What is wanted is every record, duplicated word for word.

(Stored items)
:::
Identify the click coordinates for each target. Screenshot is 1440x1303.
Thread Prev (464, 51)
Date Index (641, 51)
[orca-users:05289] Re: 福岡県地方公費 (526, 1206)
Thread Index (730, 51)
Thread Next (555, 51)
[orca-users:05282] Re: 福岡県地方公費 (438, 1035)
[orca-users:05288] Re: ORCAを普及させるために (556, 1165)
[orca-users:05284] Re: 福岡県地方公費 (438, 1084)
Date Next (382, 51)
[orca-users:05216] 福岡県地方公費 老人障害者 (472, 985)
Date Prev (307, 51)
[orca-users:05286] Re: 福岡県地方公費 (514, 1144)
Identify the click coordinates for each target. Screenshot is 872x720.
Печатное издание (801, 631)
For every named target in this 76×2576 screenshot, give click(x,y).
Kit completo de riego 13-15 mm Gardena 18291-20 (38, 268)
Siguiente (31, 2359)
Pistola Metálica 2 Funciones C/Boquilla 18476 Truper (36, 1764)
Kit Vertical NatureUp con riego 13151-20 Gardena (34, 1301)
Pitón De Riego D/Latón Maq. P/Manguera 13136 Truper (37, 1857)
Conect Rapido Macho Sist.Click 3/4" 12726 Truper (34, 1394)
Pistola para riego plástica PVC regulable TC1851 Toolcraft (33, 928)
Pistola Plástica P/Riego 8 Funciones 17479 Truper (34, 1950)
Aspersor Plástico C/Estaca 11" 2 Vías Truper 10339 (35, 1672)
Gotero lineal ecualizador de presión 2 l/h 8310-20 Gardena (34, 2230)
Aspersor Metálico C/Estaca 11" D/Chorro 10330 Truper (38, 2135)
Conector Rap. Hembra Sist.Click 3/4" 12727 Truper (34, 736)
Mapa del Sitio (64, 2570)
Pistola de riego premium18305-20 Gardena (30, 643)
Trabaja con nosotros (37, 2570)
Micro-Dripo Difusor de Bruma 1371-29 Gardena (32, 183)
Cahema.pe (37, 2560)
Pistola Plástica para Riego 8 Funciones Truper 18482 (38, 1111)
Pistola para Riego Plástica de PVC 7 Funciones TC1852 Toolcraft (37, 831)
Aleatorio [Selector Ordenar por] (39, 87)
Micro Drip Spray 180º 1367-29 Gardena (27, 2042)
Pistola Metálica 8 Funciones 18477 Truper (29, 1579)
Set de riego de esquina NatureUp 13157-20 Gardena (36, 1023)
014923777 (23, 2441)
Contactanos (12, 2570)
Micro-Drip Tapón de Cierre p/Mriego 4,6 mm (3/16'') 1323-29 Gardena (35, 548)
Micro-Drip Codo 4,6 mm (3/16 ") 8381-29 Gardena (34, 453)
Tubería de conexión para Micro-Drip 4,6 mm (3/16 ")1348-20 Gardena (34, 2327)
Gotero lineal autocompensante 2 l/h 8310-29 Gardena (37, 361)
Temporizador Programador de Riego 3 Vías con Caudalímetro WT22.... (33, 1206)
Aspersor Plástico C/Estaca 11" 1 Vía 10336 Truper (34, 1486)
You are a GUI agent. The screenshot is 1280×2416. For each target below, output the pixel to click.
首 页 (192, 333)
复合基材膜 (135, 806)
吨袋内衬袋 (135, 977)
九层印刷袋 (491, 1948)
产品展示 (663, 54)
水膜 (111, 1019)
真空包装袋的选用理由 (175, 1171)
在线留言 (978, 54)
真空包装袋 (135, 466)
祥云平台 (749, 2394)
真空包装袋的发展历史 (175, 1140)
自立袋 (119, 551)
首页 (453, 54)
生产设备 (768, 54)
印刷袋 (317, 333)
:::
*Task result:*
Identify the click coordinates for each target. Screenshot is 1440x1303.
Thread Prev (464, 51)
Date Index (641, 51)
[orca-users:05289] Re: 福岡県地方公費 (526, 1206)
Thread Index (730, 51)
Thread Next (555, 51)
[orca-users:05282] Re: 福岡県地方公費 (438, 1035)
[orca-users:05288] Re: ORCAを普及させるために (556, 1165)
[orca-users:05284] Re: 福岡県地方公費 (438, 1084)
Date Next (382, 51)
[orca-users:05216] 福岡県地方公費 老人障害者 (472, 985)
Date Prev (307, 51)
[orca-users:05286] Re: 福岡県地方公費 (514, 1144)
Identify the click coordinates for each target. Screenshot is 872x720.
Печатное издание (801, 631)
For every named target in this 76×2576 screenshot, give click(x,y).
Kit completo de riego 13-15 mm Gardena 18291-20 (38, 268)
Siguiente (31, 2359)
Pistola Metálica 2 Funciones C/Boquilla 18476 Truper (36, 1764)
Kit Vertical NatureUp con riego 13151-20 Gardena (34, 1301)
Pitón De Riego D/Latón Maq. P/Manguera 13136 Truper (37, 1857)
Conect Rapido Macho Sist.Click 3/4" 12726 Truper (34, 1394)
Pistola para riego plástica PVC regulable TC1851 Toolcraft (33, 928)
Pistola Plástica P/Riego 8 Funciones 17479 Truper (34, 1950)
Aspersor Plástico C/Estaca 11" 2 Vías Truper 10339 (35, 1672)
Gotero lineal ecualizador de presión 2 l/h 8310-20 Gardena (34, 2230)
Aspersor Metálico C/Estaca 11" D/Chorro 10330 Truper (38, 2135)
Conector Rap. Hembra Sist.Click 3/4" 12727 Truper (34, 736)
Mapa del Sitio (64, 2570)
Pistola de riego premium18305-20 Gardena (30, 643)
Trabaja con nosotros (37, 2570)
Micro-Dripo Difusor de Bruma 1371-29 Gardena (32, 183)
Cahema.pe (37, 2560)
Pistola Plástica para Riego 8 Funciones Truper 18482 (38, 1111)
Pistola para Riego Plástica de PVC 7 Funciones TC1852 Toolcraft (37, 831)
Aleatorio [Selector Ordenar por] (39, 87)
Micro Drip Spray 180º 1367-29 Gardena (27, 2042)
Pistola Metálica 8 Funciones 18477 Truper (29, 1579)
Set de riego de esquina NatureUp 13157-20 Gardena (36, 1023)
014923777 (23, 2441)
Contactanos (12, 2570)
Micro-Drip Tapón de Cierre p/Mriego 4,6 mm (3/16'') 1323-29 Gardena (35, 548)
Micro-Drip Codo 4,6 mm (3/16 ") 8381-29 Gardena (34, 453)
Tubería de conexión para Micro-Drip 4,6 mm (3/16 ")1348-20 Gardena (34, 2327)
Gotero lineal autocompensante 2 l/h 8310-29 Gardena (37, 361)
Temporizador Programador de Riego 3 Vías con Caudalímetro WT22.... (33, 1206)
Aspersor Plástico C/Estaca 11" 1 Vía 10336 Truper (34, 1486)
You are a GUI agent. The screenshot is 1280×2416. For each target below, output the pixel to click.
首 页 (192, 333)
复合基材膜 (135, 806)
吨袋内衬袋 (135, 977)
九层印刷袋 (491, 1948)
产品展示 (663, 54)
水膜 (111, 1019)
真空包装袋的选用理由 (175, 1171)
在线留言 (978, 54)
真空包装袋 (135, 466)
祥云平台 (749, 2394)
真空包装袋的发展历史 (175, 1140)
自立袋 (119, 551)
首页 (453, 54)
生产设备 (768, 54)
印刷袋 (317, 333)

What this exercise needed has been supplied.